The appellant does not dispute the trial court’s findings or judgment regarding the dissolution of the marriage. He appeals from that portion of the judgment order concerning the distribution of marital property and the award of attorney’s fees. Specifically, the appellant argues that the trial judge abused his discretion in (1) awarding the marital home solely to the appellee, (2) awarding attorney’s fees to appellee’s counsel and (3) failing to require appellee to comply with a notice to produce. The appellant also contends that he was deprived of a fair trial because of the conduct of the trial judge.

The appellee contends that this appeal should be dismissed for lack of jurisdiction due to the appellant’s failure to comply with Supreme Court Rules 323 (time for filing report of proceedings) and 326 (time for filing record on appeal) (Ill. Rev. Stat. 1977, ch. 110A, pars. 323,326). However, Supreme Court Rule 301 (Ill. Rev. Stat. 1977, ch. 110A, par. 301) provides that, other than the filing of a notice of appeal, no step is jurisdictional. Therefore, having jurisdiction, we proceed to the merits of this appeal. O’Brien v. Kawazoye (1975), 27 Ill. App. 3d 810, 327 N.E.2d 236.

The appellant’s first argument on appeal is that the trial court abused its discretion in awarding the marital home solely to the appellee because the parties were basically in the same financial position, and the home was acquired during the marriage. At the time of trial, the appellant was 66 years of age and retired. He was receiving a monthly pension and social security benefits in the amount of $545. After retirement he continued to work part-time doing manual labor but voluntarily terminated this employment each year when his earnings reached $3,000, the amount a retiree could earn annually and still receive full social security benefits. The appellant denied having any bank accounts and admitted surrendering a $5,000 life insurance policy for $1,900, in violation of a court order. He testified he used the proceeds to pay back taxes and for auto repairs. The appellant estimated his expenses to be $375 per year for automobile insurance and approximately $416 per month for rent, food, utilities, telephone, car payments and entertainment.

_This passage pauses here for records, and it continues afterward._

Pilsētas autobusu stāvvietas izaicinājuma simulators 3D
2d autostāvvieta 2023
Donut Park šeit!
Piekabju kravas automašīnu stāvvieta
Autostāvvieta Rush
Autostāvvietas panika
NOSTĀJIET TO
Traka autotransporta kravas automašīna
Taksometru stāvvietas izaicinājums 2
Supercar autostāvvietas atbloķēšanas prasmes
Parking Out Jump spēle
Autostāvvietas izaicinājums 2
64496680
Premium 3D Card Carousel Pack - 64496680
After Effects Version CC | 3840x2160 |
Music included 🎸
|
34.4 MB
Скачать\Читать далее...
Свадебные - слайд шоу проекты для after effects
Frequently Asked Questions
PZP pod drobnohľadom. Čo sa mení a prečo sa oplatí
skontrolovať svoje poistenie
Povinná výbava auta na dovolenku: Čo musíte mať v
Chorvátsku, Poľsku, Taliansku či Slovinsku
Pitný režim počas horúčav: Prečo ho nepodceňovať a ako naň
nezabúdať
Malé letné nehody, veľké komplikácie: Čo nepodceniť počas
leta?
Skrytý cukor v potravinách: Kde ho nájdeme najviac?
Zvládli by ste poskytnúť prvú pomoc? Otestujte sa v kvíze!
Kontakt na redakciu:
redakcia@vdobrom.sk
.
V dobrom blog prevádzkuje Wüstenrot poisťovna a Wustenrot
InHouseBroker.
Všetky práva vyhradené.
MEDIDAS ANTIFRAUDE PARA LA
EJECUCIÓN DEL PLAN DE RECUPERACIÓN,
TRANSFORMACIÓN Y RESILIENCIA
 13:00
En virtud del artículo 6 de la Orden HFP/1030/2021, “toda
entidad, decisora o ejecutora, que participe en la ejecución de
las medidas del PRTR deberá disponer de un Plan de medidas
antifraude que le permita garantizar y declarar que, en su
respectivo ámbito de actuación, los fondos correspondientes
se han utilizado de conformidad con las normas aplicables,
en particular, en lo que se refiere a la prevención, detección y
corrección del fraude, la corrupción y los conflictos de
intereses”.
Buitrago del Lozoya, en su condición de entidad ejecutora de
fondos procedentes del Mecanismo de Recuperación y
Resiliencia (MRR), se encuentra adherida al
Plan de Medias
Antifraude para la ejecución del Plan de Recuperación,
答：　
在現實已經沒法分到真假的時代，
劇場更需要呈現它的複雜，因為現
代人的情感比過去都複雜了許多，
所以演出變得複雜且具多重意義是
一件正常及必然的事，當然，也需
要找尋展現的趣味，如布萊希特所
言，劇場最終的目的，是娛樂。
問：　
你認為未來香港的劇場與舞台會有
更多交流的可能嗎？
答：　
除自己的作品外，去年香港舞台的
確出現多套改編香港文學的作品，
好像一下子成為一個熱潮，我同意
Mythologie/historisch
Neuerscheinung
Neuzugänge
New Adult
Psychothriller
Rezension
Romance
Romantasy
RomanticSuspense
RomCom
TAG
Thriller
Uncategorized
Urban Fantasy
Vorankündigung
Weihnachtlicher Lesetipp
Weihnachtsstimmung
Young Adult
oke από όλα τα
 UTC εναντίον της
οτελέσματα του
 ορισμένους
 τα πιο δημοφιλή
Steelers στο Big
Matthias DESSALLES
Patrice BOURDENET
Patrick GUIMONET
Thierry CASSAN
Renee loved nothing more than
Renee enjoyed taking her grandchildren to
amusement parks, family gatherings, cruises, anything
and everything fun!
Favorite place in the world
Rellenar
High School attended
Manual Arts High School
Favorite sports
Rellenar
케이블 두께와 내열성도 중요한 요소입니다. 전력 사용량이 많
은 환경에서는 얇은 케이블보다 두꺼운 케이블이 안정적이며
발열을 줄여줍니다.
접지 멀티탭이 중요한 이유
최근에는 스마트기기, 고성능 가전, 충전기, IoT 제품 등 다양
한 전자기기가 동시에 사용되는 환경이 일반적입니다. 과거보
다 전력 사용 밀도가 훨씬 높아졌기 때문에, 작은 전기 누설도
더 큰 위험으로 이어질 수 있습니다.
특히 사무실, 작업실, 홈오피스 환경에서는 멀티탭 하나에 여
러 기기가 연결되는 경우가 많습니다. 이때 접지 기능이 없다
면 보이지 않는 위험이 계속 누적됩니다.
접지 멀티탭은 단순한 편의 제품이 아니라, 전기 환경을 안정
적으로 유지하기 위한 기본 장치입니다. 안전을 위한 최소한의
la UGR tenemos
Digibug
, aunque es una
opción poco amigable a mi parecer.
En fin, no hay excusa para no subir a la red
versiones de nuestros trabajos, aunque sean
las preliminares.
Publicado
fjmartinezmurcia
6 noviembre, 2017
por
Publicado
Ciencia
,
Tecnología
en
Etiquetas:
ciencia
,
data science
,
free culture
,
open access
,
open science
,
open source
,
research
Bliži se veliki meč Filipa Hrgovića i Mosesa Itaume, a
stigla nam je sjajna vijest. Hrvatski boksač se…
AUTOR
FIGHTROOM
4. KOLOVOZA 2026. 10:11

The appellee, also 66 years of age at the time of trial, was a retired clerical worker. She had worked for 43 years and was receiving a total of $456 per month from her social security and pension benefits. Her expenses included $1,100 per year for real estate taxes, $300 per year for house insurance and approximately $560 per month for food, medical, utilities, transportation, clothing and incidental expenses. On cross-examination, the appellee denied having any savings accounts in her name. However, she admitted that in 1976 an account existed in her name in an amount of $8,400, but testified that the money was transferred in June of that year to a joint account in her name and her daughter’s. The appellee denied opening other accounts in her name but said her daughter had opened another joint account. She stated all the money in all accounts belonged to her daughter and all of the banking transactions involving these accounts were done by her daughter and not at her (appellee’s) direction. On re-cross-examination, the appellee stated $1,500 of the $8,400 was money she inherited upon her sister’s death. She admitted that some of her paychecks had been deposited in the savings account by her daughter but that she had received cash from her daughter for the amount of the checks.

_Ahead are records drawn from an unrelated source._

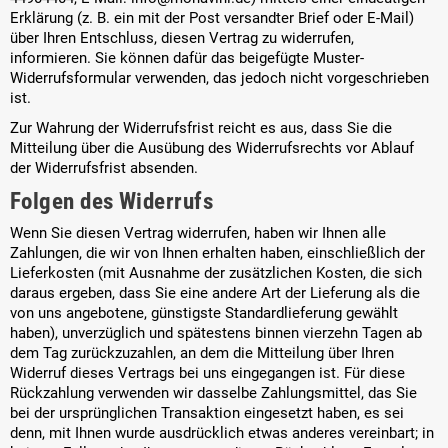
Erklärung (z. B. ein mit der Post versandter Brief oder E-Mail)
über Ihren Entschluss, diesen Vertrag zu widerrufen,
informieren. Sie können dafür das beigefügte Muster-
Widerrufsformular verwenden, das jedoch nicht vorgeschrieben
ist.
Zur Wahrung der Widerrufsfrist reicht es aus, dass Sie die
Mitteilung über die Ausübung des Widerrufsrechts vor Ablauf
der Widerrufsfrist absenden.
Folgen des Widerrufs
Wenn Sie diesen Vertrag widerrufen, haben wir Ihnen alle
Zahlungen, die wir von Ihnen erhalten haben, einschließlich der
Lieferkosten (mit Ausnahme der zusätzlichen Kosten, die sich
daraus ergeben, dass Sie eine andere Art der Lieferung als die
von uns angebotene, günstigste Standardlieferung gewählt
haben), unverzüglich und spätestens binnen vierzehn Tagen ab
dem Tag zurückzuzahlen, an dem die Mitteilung über Ihren
Widerruf dieses Vertrags bei uns eingegangen ist. Für diese
Rückzahlung verwenden wir dasselbe Zahlungsmittel, das Sie
bei der ursprünglichen Transaktion eingesetzt haben, es sei
denn, mit Ihnen wurde ausdrücklich etwas anderes vereinbart; in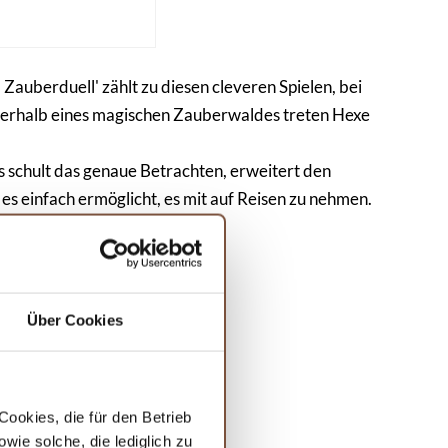
Zauberduell' zählt zu diesen cleveren Spielen, bei
nerhalb eines magischen Zauberwaldes treten Hexe
Es schult das genaue Betrachten, erweitert den
 es einfach ermöglicht, es mit auf Reisen zu nehmen.
g Unterstützung bietet.
Über Cookies
ookies, die für den Betrieb
ie solche, die lediglich zu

The appellee’s testimony regarding the savings accounts was supported by her daughter’s testimony. June Miller, the adult daughter of the parties to this suit, testified that most of the money in the accounts was hers, which she obtained from the sale of her tavern business, and that she withdrew money from one account and put it in another. She admitted giving both of her parents cash for their employment checks and subsequently depositing those checks in her savings accounts.

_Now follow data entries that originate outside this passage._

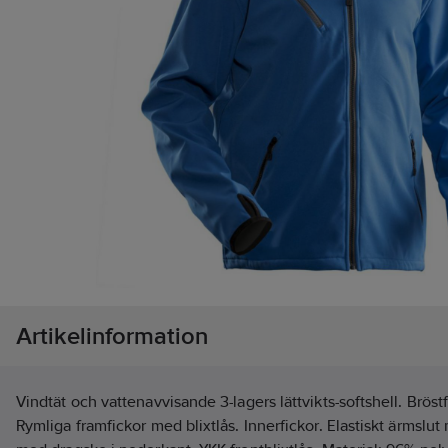
Artikelinformation
Vindtät och vattenavvisande 3-lagers lättvikts-softshell. Bröst
Rymliga framfickor med blixtlås. Innerfickor. Elastiskt ärmsl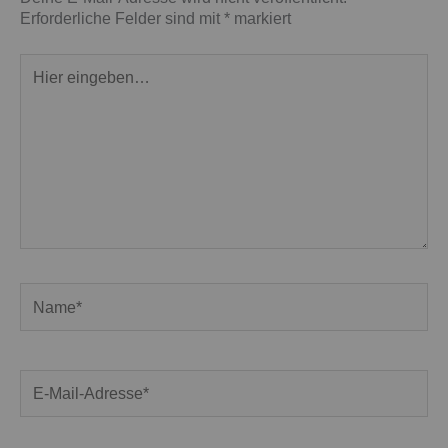
Erforderliche Felder sind mit
*
markiert
Hier
eingeben…
Name*
E-
Mail-
Adresse*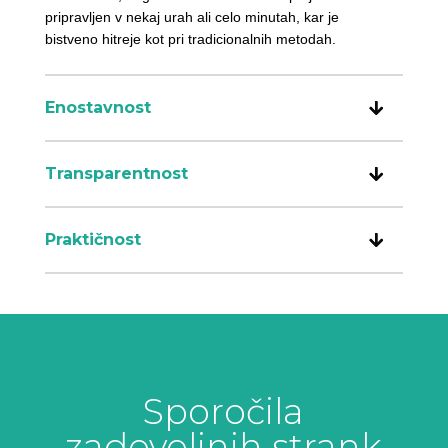
pripravljen v nekaj urah ali celo minutah, kar je
bistveno hitreje kot pri tradicionalnih metodah.
Enostavnost
Transparentnost
Praktičnost
Sporočila
zadovoljnih strank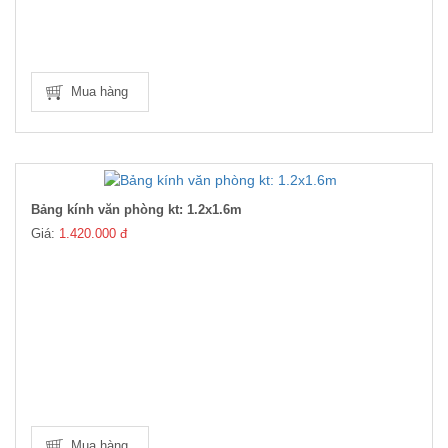
Mua hàng
Bảng kính văn phòng kt: 1.2x1.6m
Giá:
1.420.000 đ
Mua hàng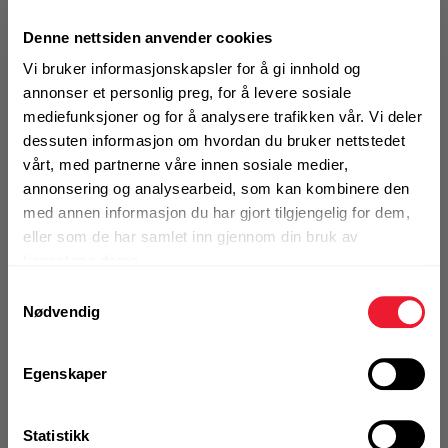
Motek
UTGÅTT VARE
Elforsinket ankerstang for
Denne nettsiden anvender cookies
bruk med alle Hilti HIT kjemiske anker
Vi bruker informasjonskapsler for å gi innhold og
0
Skriv en
annonser et personlig preg, for å levere sosiale
Produktanmeldelser
anmeldelse
Finn butikk
mediefunksjoner og for å analysere trafikken vår. Vi deler
dessuten informasjon om hvordan du bruker nettstedet
Kontakt og åpningstider
BRUKSOMRÅDER
vårt, med partnerne våre innen sosiale medier,
Hilti ankerstenger, passer alle Hilti HIT kjemiske
annonsering og analysearbeid, som kan kombinere den
anker
med annen informasjon du har gjort tilgjengelig for dem,
Kontakt
Produktivitet: Bruk av en optimal lengde og diameter
eller som de har samlet inn gjennom din bruk av
Fra rådgivning til sporing av ordre
av stangen sparer tid og penger
tjenestene deres.
Universal Løsning: Forenkler lagring av gjengestenger
Samtykkevalg
ved å gjøre det mulig å bruke samme gjengestang for
Nødvendig
Kampanjer
flere applikasjoner
Kvalitetsprodukter til ekstra gode priser
Mer info
Egenskaper
Produktnyheter
Statistikk
Siste nytt om dine favorittprodukter
Utgått produkt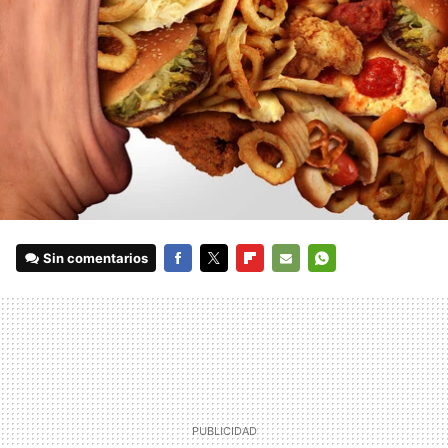
Sin comentarios
FACEBOOK
TWITTER
FLIPBOARD
E-
WHATSAPP
MAIL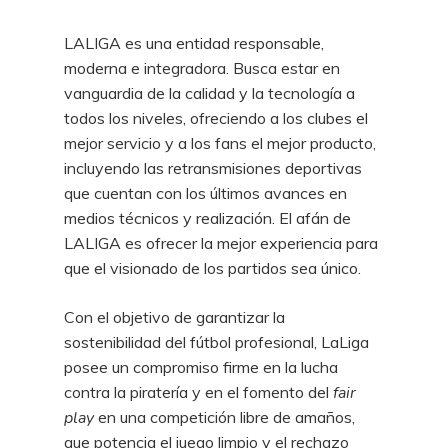
LALIGA es una entidad responsable,
moderna e integradora. Busca estar en
vanguardia de la calidad y la tecnología a
todos los niveles, ofreciendo a los clubes el
mejor servicio y a los fans el mejor producto,
incluyendo las retransmisiones deportivas
que cuentan con los últimos avances en
medios técnicos y realización. El afán de
LALIGA es ofrecer la mejor experiencia para
que el visionado de los partidos sea único.
Con el objetivo de garantizar la
sostenibilidad del fútbol profesional, LaLiga
posee un compromiso firme en la lucha
contra la piratería y en el fomento del
fair
play
en una competición libre de amaños,
que potencia el juego limpio y el rechazo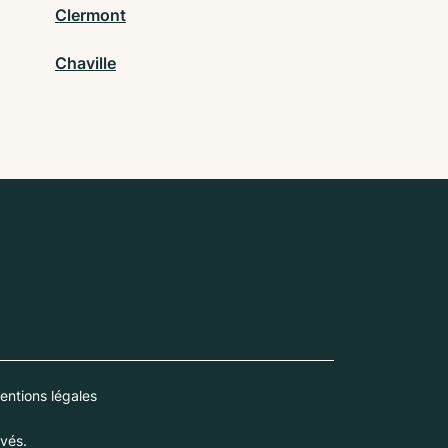
Clermont
Chaville
entions légales
vés.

The marital home was purchased by the parties in 1966. The parties lived together in the home with their daughter until 1976 when the appellant left. The mortgage on the property at the time of purchase was approximately $19,000. It is undisputed that the appellee took care of the household finances and would pay the monthly bills from her employment check and the check the appellant received from his primary job which he gave to her. The appellant testified that he continued to give the appellee his check until May 1976. It is also undisputed that the parties’ daughter, June, paid $17,000 towards the mortgage from 1972 to 1976. June Miller testified that she made the mortgage payments because she wanted her parents to have a paid-up home. When asked by the trial judge whether she expected to be repaid the $17,000, she responded affirmatively and said she expected repayment out of the proceeds of the house when it was sold. She said she had this agreement with her mother but not with her father.

Appellee valued the marital home at approximately $45,000 to $50,000. At the conclusion of the testimony the court allowed the appellant’s counsel to make an offer of proof that an appraiser, if called, would have testified that the value of the marital home was $63,000.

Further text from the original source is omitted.